The N pole and S pole of the magnet are arranged alternately. One N pole and one s pole are called a pair of poles, and the motors can have any pair of poles. Magnets are used including aluminum nickel cobalt permanent magnets, ferrite permanent magnets and rare earth permanent magnets (including samarium cobalt permanent magnets and neodymium iron boron permanent magnets). The magnetization direction is divided into parallel magnetization and radial magnetization.


Product Detail

Product Tags

How Servo Motor works?

The basic theory of operation for brushless servo motors revolves around the principles of magnetism where like poles repel and opposite poles attract. There are two magnetic sources found within a servo motor: Permanent magnets that are typically located on the rotor of the motor, and the stationary electromagnet that surrounds the rotor. The electromagnet is called either the stator or motor winding and is made up of steel plates called laminations, that are bonded together. The steel plates typically have “teeth” that allow a copper wire to be wound around them.

Going back to the principles of magnetism, when a conductor like a copper wire is formed into a coil, and the conductor is energized so that current flows through it, a magnetic field is created.

This magnetic field created by current passing through the conductor will have a north pole and a south pole. With magnetic poles located on the stator (when energized) and on the permanent magnets of the rotor, how do you create a state of opposite poles attracting and like poles repelling?

The key is to reverse the current going through the electromagnet. When current flows through a conducting coil in one direction, north and south poles are created.

dj

When the direction of the current is changed, the poles are flipped so what was a north pole is now a south pole and vice versa. Figure 1 provides a basic illustration of how this works. In figure 2, the image on the left shows a condition where the poles of the rotor magnets are being attracted to the opposite poles of the stator. The rotor poles, which are attached to the motor shaft, will rotate until they are aligned with the opposite poles of the stator. If all stayed the same the rotor would then remain stationary.

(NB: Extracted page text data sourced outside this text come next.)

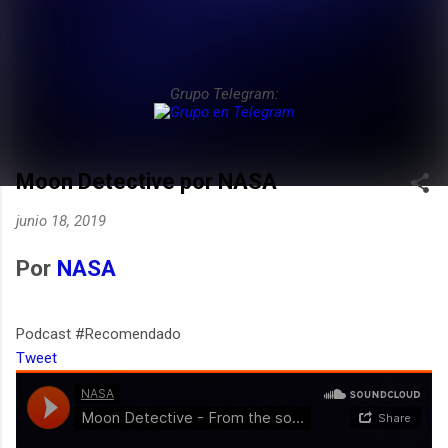
Grupo Telegram:
Moon Detective por NASA
junio 18, 2019
Por
NASA
Podcast #Recomendado
Tweet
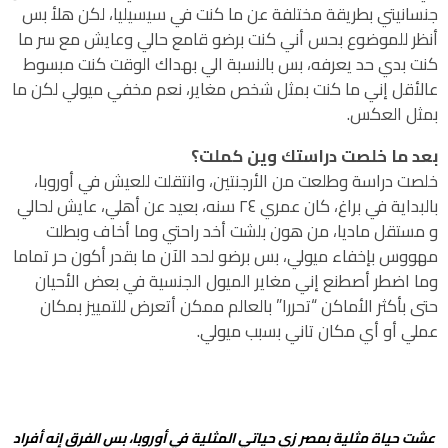
جنسانيتي بطريقة مختلفة عن ما كنت في سيسيليا، لكن هلأ بس
أنظر للموضوع بحس أني كنت برضو قامع حالي وعايش مع سر ما
كنت بدي حد يعرفه، بس بالنسبة الي بهداك الوقت كنت مبسوط
عالأقل إني ما كنت بمثل شخص مغاير، نعم مخفي ميولي لكن ما
بمثل العكس.
بعد ما خلصت دراستك وين كملت؟
خلصت دراسة وطلعت من الأرجنتين، وانتقلت للعيش في أوروبا،
بالبداية في براغ، كان عمري ٢٤ سنه، بعيد عن أهلي، عايش لحالي
و مستقل ماديا، من هون بلشت أخد راحتي وما أخاف وبطلت
مهووس بإخفاء ميولي، بس برضو لحد الآن ما بقدر أكون حر تماما
وما اضطر أصطنع إني مغاير الميول الجنسية في بعض الأحيان
حتى بأكثر الأماكن “تحررا” بالعالم ممكن أتعرض للتمييز بمكان
عملي أو أي مكان تاني بسبب ميولي.
عشت حياة مثلية بمصر زي حياتي المثلية في أوروبا، بس الفرق إنه أفراد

The image on the right in figure 2 shows how the stator poles have flipped. This would happen every time the rotor pole caught up with the opposite stator pole by reversing the current flow through that particular stator location. The continual flipping of stator poles creates a condition where the permanent magnet poles of the rotor are always “chasing” their stator opposites which results in the continuous rotation of the rotor/motor shaft.

Figure 1
Figure 2

The flipping of the stator poles is known as commutation. The formal definition of commutation is “The action of steering currents to the proper motor phases so as to produce optimum motor torque and motor shaft rotation”. How are the currents steered at the correct time to maintain shaft rotation?

The steering is done by the inverter or drive that is powering the motor. When a drive is being used with a particular motor an offset angle is identified in the drive software along with other things like motor inductance, resistance, and other parameters. The feedback device that is used on the motor (encoder, resolver, etc..) provides the position of the rotor shaft/magnetic pole to the drive.

When the magnetic pole position of the rotor matches the offset angle, the drive will reverse the current going through the stator coil thereby changing the stator pole from north to south and from south to north as shown in Figure 2. From this you can see that letting the poles align will stop the motor shaft rotation, or changing the sequence will get the shaft spinning in one direction vs. the other, and changing them quickly allows for a high-speed rotation or just the opposite for slow shaft rotation.